(Records drawn from a dataset)
________

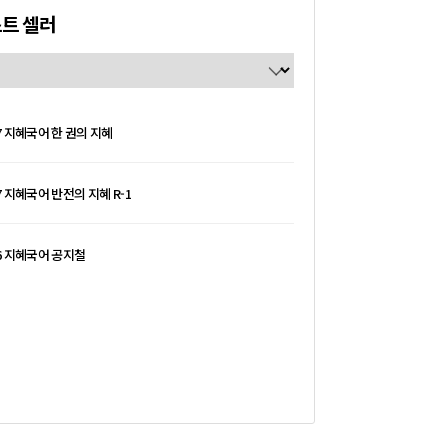
트 셀러
27 지혜국어 한 권의 지혜
7 지혜국어 반전의 지혜 R-1
26 지혜국어 공지철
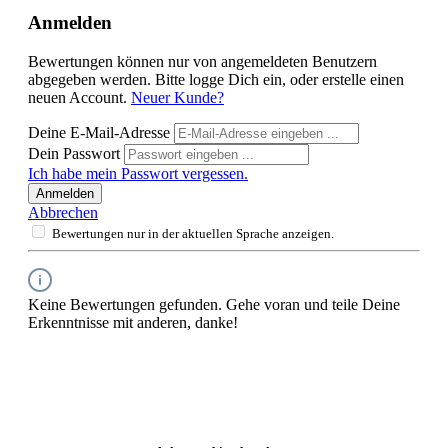
Anmelden
Bewertungen können nur von angemeldeten Benutzern
abgegeben werden. Bitte logge Dich ein, oder erstelle einen
neuen Account.
Neuer Kunde?
Deine E-Mail-Adresse
Dein Passwort
Ich habe mein Passwort vergessen.
Anmelden
Abbrechen
Bewertungen nur in der aktuellen Sprache anzeigen.
Keine Bewertungen gefunden. Gehe voran und teile Deine
Erkenntnisse mit anderen, danke!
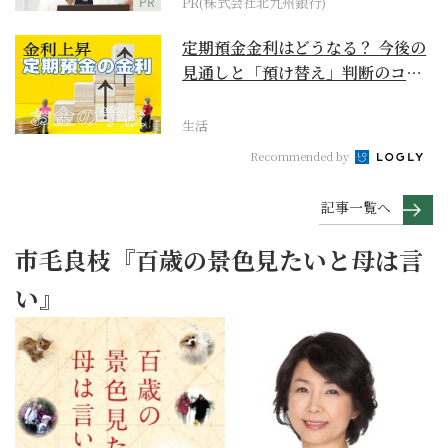
PR
PR(株式会社北九州銀行)
定期預金金利はどうなる？ 今後の
見通しと「預け替え」判断のコツ
【お金の学校】
生活
Recommended by
記事一覧へ
市毛良枝『百歳の景色見たいと母は言
い』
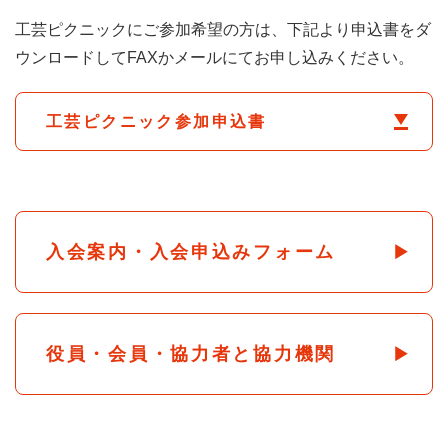
工芸ピクニックにご参加希望の方は、下記より申込書をダ
ウンロードしてFAXかメールにてお申し込みください。
工芸ピクニック参加申込書
入会案内・入会申込みフォーム
役員・会員・協力者と協力機関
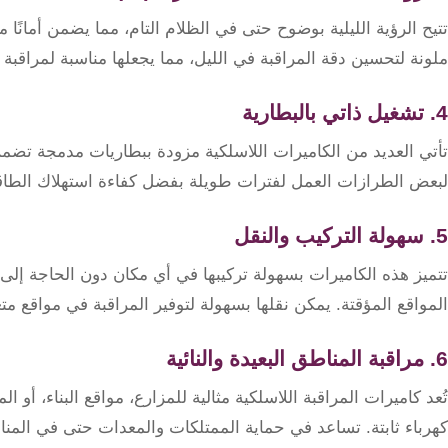
كنترول
تتيح الرؤية الليلية بوضوح حتى في الظلام التام، مما يضمن أمانًا مست
ملونة لتحسين دقة المراقبة في الليل، مما يجعلها مناسبة لمراقب
4. تشغيل ذاتي بالبطارية
تأتي العديد من الكاميرات اللاسلكية مزودة ببطاريات مدمجة تضم
لبعض الطرازات العمل لفترات طويلة بفضل كفاءة استهلاك الطاق
5. سهولة التركيب والنقل
تتميز هذه الكاميرات بسهولة تركيبها في أي مكان دون الحاجة إلى تمد
المواقع المؤقتة. يمكن نقلها بسهولة لتوفير المراقبة في مواقع مت
6. مراقبة المناطق البعيدة والنائية
تُعد كاميرات المراقبة اللاسلكية مثالية للمزارع، مواقع البناء، أو ا
كهرباء ثابتة. تساعد في حماية الممتلكات والمعدات حتى في المنا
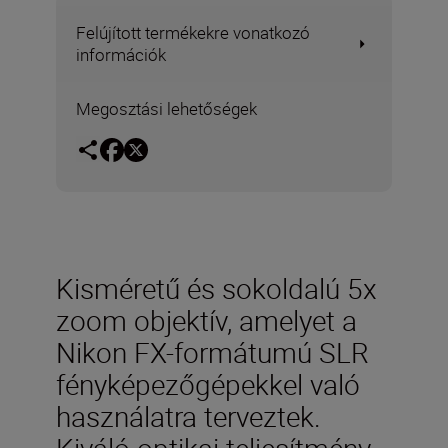
Felújított termékekre vonatkozó
információk
Megosztási lehetőségek
Kisméretű és sokoldalú 5x
zoom objektív, amelyet a
Nikon FX-formátumú SLR
fényképezőgépekkel való
használatra terveztek.
Kiváló optikai teljesítmény,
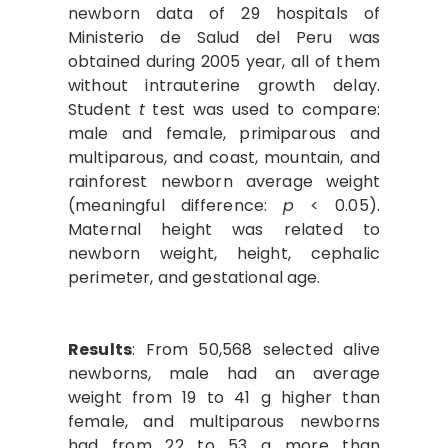
newborn data of 29 hospitals of
Ministerio de Salud del Peru was
obtained during 2005 year, all of them
without intrauterine growth delay.
Student
t
test was used to compare:
male and female, primiparous and
multiparous, and coast, mountain, and
rainforest newborn average weight
(meaningful difference:
p
< 0.05).
Maternal height was related to
newborn weight, height, cephalic
perimeter, and gestational age.
Results
: From 50,568 selected alive
newborns, male had an average
weight from 19 to 41 g higher than
female, and multiparous newborns
had from 22 to 53 g more than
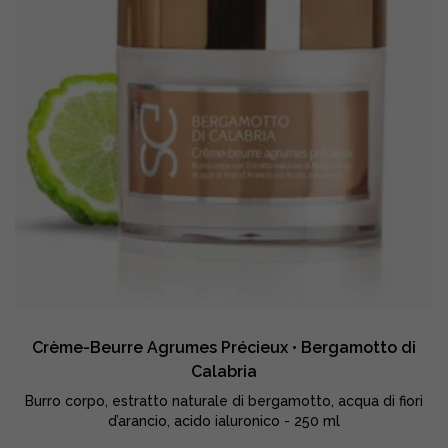
Crème-Beurre Agrumes Précieux • Bergamotto di
Calabria
Burro corpo, estratto naturale di bergamotto, acqua di fiori
d’arancio, acido ialuronico - 250 ml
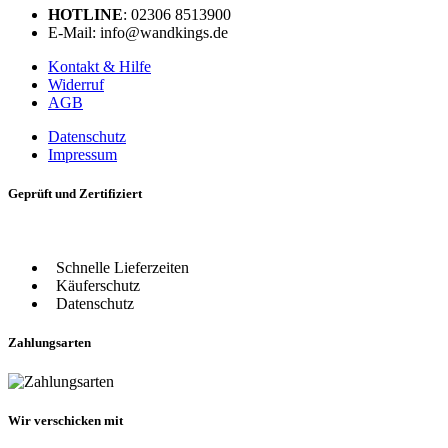
HOTLINE
: 02306 8513900
E-Mail: info@wandkings.de
Kontakt & Hilfe
Widerruf
AGB
Datenschutz
Impressum
Geprüft und Zertifiziert
Schnelle Lieferzeiten
Käuferschutz
Datenschutz
Zahlungsarten
Wir verschicken mit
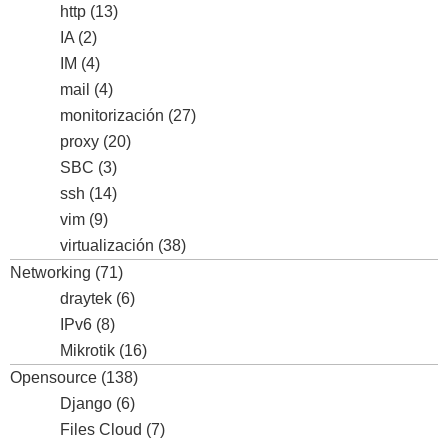
http
(13)
IA
(2)
IM
(4)
mail
(4)
monitorización
(27)
proxy
(20)
SBC
(3)
ssh
(14)
vim
(9)
virtualización
(38)
Networking
(71)
draytek
(6)
IPv6
(8)
Mikrotik
(16)
Opensource
(138)
Django
(6)
Files Cloud
(7)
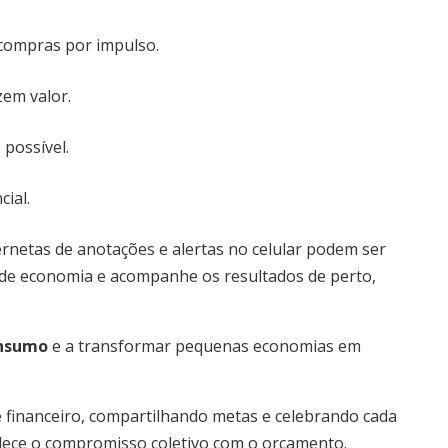
r compras por impulso.
zem valor.
possível.
ial.
ernetas de anotações e alertas no celular podem ser
 de economia e acompanhe os resultados de perto,
onsumo
e a transformar pequenas economias em
 financeiro, compartilhando metas e celebrando cada
talece o compromisso coletivo com o orçamento.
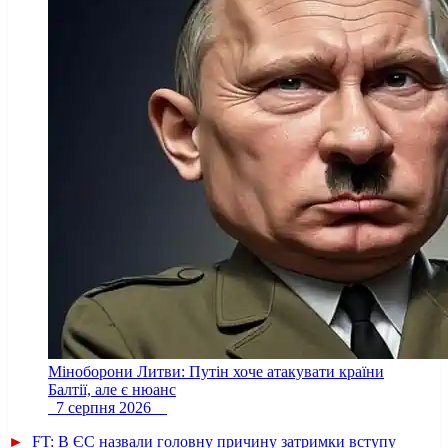
Міноборони Литви: Путін хоче атакувати країни
Балтії, але є нюанс
7 серпня 2026
►
FT: В ЄС назвали головну причину затримки вступу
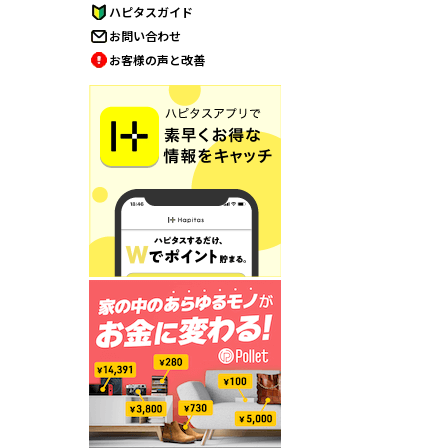
ハピタスガイド
お問い合わせ
お客様の声と改善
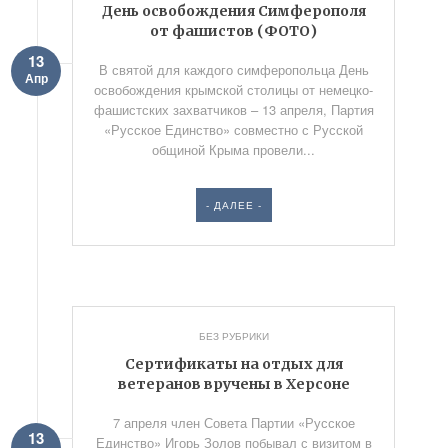
День освобождения Симферополя
от фашистов (ФОТО)
13
В святой для каждого симферопольца День
Апр
освобождения крымской столицы от немецко-
фашистских захватчиков – 13 апреля, Партия
«Русское Единство» совместно с Русской
общиной Крыма провели...
- ДАЛЕЕ -
БЕЗ РУБРИКИ
Сертификаты на отдых для
ветеранов вручены в Херсоне
7 апреля член Совета Партии «Русское
13
Единство» Игорь Золов побывал с визитом в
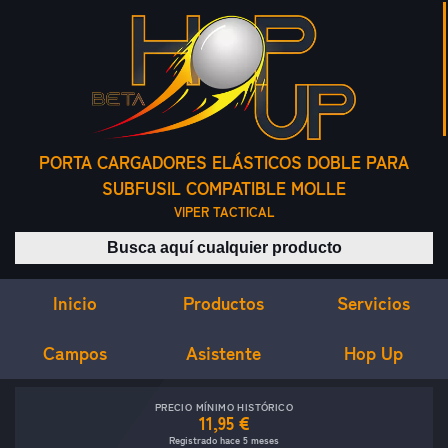
PORTA CARGADORES ELÁSTICOS DOBLE PARA
SUBFUSIL COMPATIBLE MOLLE
VIPER TACTICAL
Buscar productos
Inicio
Servicios
Productos
Campos
Asistente
Hop Up
PRECIO MÍNIMO HISTÓRICO
11,95 €
Registrado hace 5 meses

________

_Problem statement:_ Give the records again exactly, pictures left out.

_Response area:_
트 셀러
27 지혜국어 한 권의 지혜
7 지혜국어 반전의 지혜 R-1
26 지혜국어 공지철
Anmelden
Bewertungen können nur von angemeldeten Benutzern
abgegeben werden. Bitte logge Dich ein, oder erstelle einen
neuen Account.
Neuer Kunde?
Deine E-Mail-Adresse
Dein Passwort
Ich habe mein Passwort vergessen.
Anmelden
Abbrechen
Bewertungen nur in der aktuellen Sprache anzeigen.
Keine Bewertungen gefunden. Gehe voran und teile Deine
Erkenntnisse mit anderen, danke!
PR
PR(株式会社北九州銀行)
定期預金金利はどうなる？ 今後の
見通しと「預け替え」判断のコツ
【お金の学校】
生活
Recommended by
記事一覧へ
市毛良枝『百歳の景色見たいと母は言
い』
工芸ピクニックにご参加希望の方は、下記より申込書をダ
ウンロードしてFAXかメールにてお申し込みください。
工芸ピクニック参加申込書
入会案内・入会申込みフォーム
役員・会員・協力者と協力機関
كنترول
تتيح الرؤية الليلية بوضوح حتى في الظلام التام، مما يضمن أمانًا مست
ملونة لتحسين دقة المراقبة في الليل، مما يجعلها مناسبة لمراقب
4. تشغيل ذاتي بالبطارية
تأتي العديد من الكاميرات اللاسلكية مزودة ببطاريات مدمجة تضم
لبعض الطرازات العمل لفترات طويلة بفضل كفاءة استهلاك الطاق
5. سهولة التركيب والنقل
تتميز هذه الكاميرات بسهولة تركيبها في أي مكان دون الحاجة إلى تمد
المواقع المؤقتة. يمكن نقلها بسهولة لتوفير المراقبة في مواقع مت
6. مراقبة المناطق البعيدة والنائية
تُعد كاميرات المراقبة اللاسلكية مثالية للمزارع، مواقع البناء، أو ا
كهرباء ثابتة. تساعد في حماية الممتلكات والمعدات حتى في المنا
Felújított termékekre vonatkozó
információk
Megosztási lehetőségek
Kisméretű és sokoldalú 5x
zoom objektív, amelyet a
Nikon FX-formátumú SLR
fényképezőgépekkel való
használatra terveztek.
Kiváló optikai teljesítmény,
newborn data of 29 hospitals of
Ministerio de Salud del Peru was
obtained during 2005 year, all of them
without intrauterine growth delay.
Student
t
test was used to compare:
male and female, primiparous and
multiparous, and coast, mountain, and
rainforest newborn average weight
(meaningful difference:
p
< 0.05).
Maternal height was related to
newborn weight, height, cephalic
perimeter, and gestational age.
Results
: From 50,568 selected alive
newborns, male had an average
weight from 19 to 41 g higher than
female, and multiparous newborns
had from 22 to 53 g more than
Crème-Beurre Agrumes Précieux • Bergamotto di
Calabria
Burro corpo, estratto naturale di bergamotto, acqua di fiori
d’arancio, acido ialuronico - 250 ml
HOTLINE
: 02306 8513900
E-Mail: info@wandkings.de
Kontakt & Hilfe
Widerruf
AGB
Datenschutz
Impressum
Geprüft und Zertifiziert
Schnelle Lieferzeiten
Käuferschutz
Datenschutz
Zahlungsarten
Wir verschicken mit
http
(13)
IA
(2)
IM
(4)
mail
(4)
monitorización
(27)
proxy
(20)
SBC
(3)
ssh
(14)
vim
(9)
virtualización
(38)
Networking
(71)
draytek
(6)
IPv6
(8)
Mikrotik
(16)
Opensource
(138)
Django
(6)
Files Cloud
(7)
r compras por impulso.
zem valor.
possível.
ial.
ernetas de anotações e alertas no celular podem ser
 de economia e acompanhe os resultados de perto,
onsumo
e a transformar pequenas economias em
 financeiro, compartilhando metas e celebrando cada
talece o compromisso coletivo com o orçamento.
Міноборони Литви: Путін хоче атакувати країни
Балтії, але є нюанс
7 серпня 2026
►
FT: В ЄС назвали головну причину затримки вступу
ハピタスガイド
お問い合わせ
お客様の声と改善
День освобождения Симферополя
от фашистов (ФОТО)
13
В святой для каждого симферопольца День
Апр
освобождения крымской столицы от немецко-
фашистских захватчиков – 13 апреля, Партия
«Русское Единство» совместно с Русской
общиной Крыма провели...
- ДАЛЕЕ -
БЕЗ РУБРИКИ
Сертификаты на отдых для
ветеранов вручены в Херсоне
7 апреля член Совета Партии «Русское
13
Единство» Игорь Золов побывал с визитом в
PORTA CARGADORES ELÁSTICOS DOBLE PARA
SUBFUSIL COMPATIBLE MOLLE
VIPER TACTICAL
Buscar productos
Inicio
Servicios
Productos
Campos
Asistente
Hop Up
PRECIO MÍNIMO HISTÓRICO
11,95 €
Registrado hace 5 meses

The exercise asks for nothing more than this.